The data |
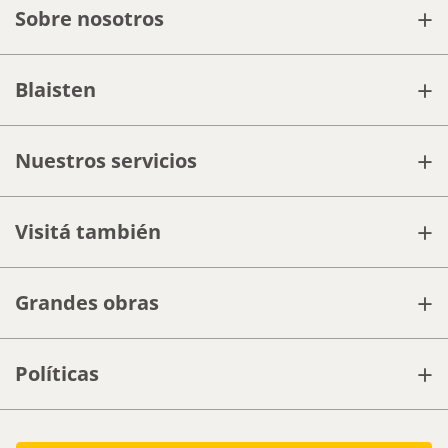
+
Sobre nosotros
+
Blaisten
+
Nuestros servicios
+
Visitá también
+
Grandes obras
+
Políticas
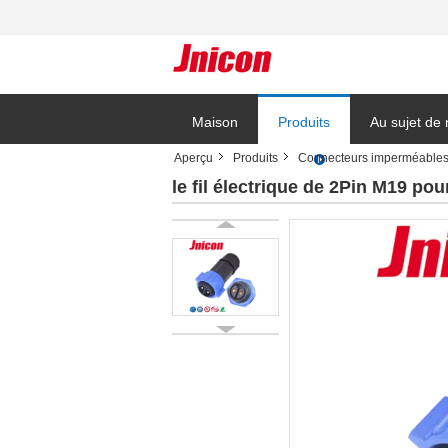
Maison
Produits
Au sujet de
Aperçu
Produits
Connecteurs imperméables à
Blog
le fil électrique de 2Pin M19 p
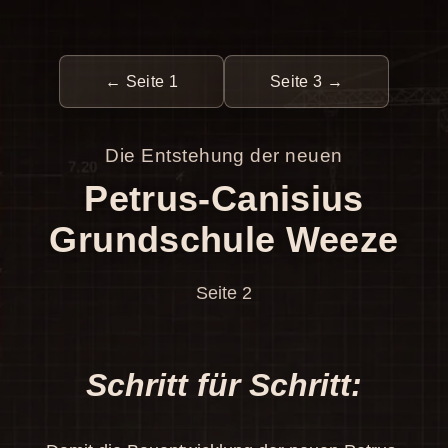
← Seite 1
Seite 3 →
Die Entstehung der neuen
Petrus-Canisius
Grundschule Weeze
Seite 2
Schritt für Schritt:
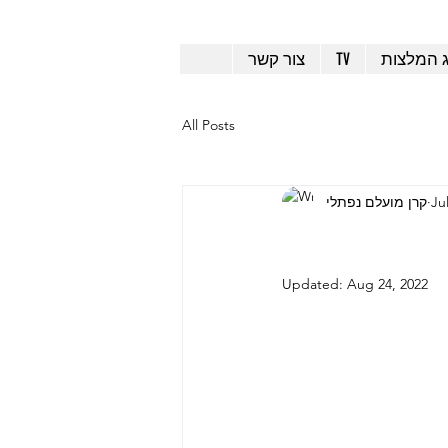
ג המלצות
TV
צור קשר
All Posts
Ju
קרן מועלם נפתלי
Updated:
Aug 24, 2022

--

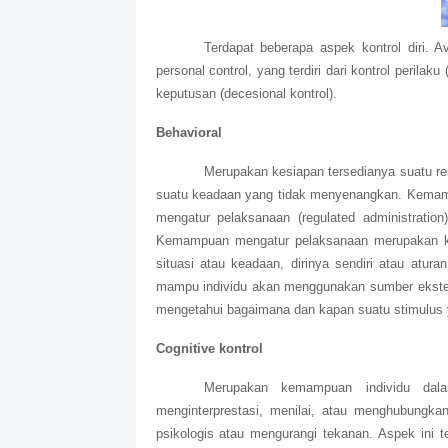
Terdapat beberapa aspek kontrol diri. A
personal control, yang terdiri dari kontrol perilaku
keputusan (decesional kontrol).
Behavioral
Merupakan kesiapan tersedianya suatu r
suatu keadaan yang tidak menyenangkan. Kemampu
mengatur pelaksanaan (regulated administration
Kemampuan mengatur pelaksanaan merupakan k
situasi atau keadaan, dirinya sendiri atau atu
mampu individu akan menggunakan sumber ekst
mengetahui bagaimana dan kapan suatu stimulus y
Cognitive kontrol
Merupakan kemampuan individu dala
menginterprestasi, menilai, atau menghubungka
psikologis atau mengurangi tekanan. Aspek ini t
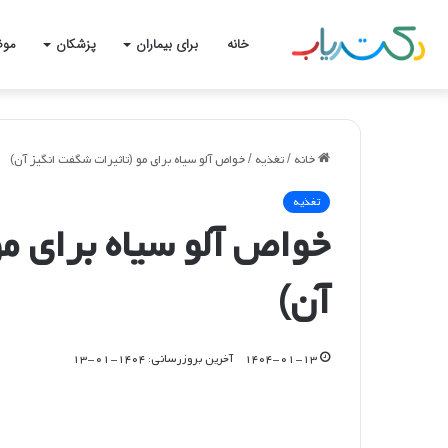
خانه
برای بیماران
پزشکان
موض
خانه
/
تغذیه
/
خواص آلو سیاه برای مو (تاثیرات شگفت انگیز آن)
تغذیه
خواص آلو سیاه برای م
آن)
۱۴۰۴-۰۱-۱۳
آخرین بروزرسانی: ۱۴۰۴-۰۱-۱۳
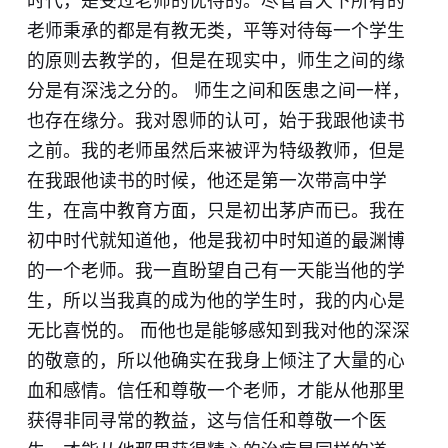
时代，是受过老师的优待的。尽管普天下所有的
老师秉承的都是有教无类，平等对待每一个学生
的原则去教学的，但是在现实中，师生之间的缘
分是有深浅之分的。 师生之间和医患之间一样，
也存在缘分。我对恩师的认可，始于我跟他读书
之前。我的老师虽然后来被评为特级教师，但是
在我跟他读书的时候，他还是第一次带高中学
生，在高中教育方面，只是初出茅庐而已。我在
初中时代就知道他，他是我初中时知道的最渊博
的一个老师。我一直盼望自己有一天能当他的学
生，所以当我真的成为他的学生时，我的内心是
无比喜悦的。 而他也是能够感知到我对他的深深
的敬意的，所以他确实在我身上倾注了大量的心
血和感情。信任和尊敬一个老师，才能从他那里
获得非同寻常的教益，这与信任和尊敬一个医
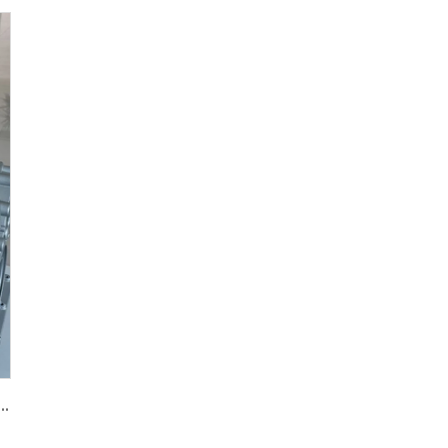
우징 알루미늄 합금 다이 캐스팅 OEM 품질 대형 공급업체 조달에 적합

Instructions to follow |
Give back exactly the lines above that run from the one with "之前。我的老师虽然后来被评为特级教师，但是" to the one with "우징 알루미늄 합금 다이 캐스팅 OEM 품질 대형 공급업체 조달에 적합", including both, with the pictures left out.

Task solution |
之前。我的老师虽然后来被评为特级教师，但是
在我跟他读书的时候，他还是第一次带高中学
生，在高中教育方面，只是初出茅庐而已。我在
初中时代就知道他，他是我初中时知道的最渊博
的一个老师。我一直盼望自己有一天能当他的学
生，所以当我真的成为他的学生时，我的内心是
无比喜悦的。 而他也是能够感知到我对他的深深
的敬意的，所以他确实在我身上倾注了大量的心
血和感情。信任和尊敬一个老师，才能从他那里
获得非同寻常的教益，这与信任和尊敬一个医
우징 알루미늄 합금 다이 캐스팅 OEM 품질 대형 공급업체 조달에 적합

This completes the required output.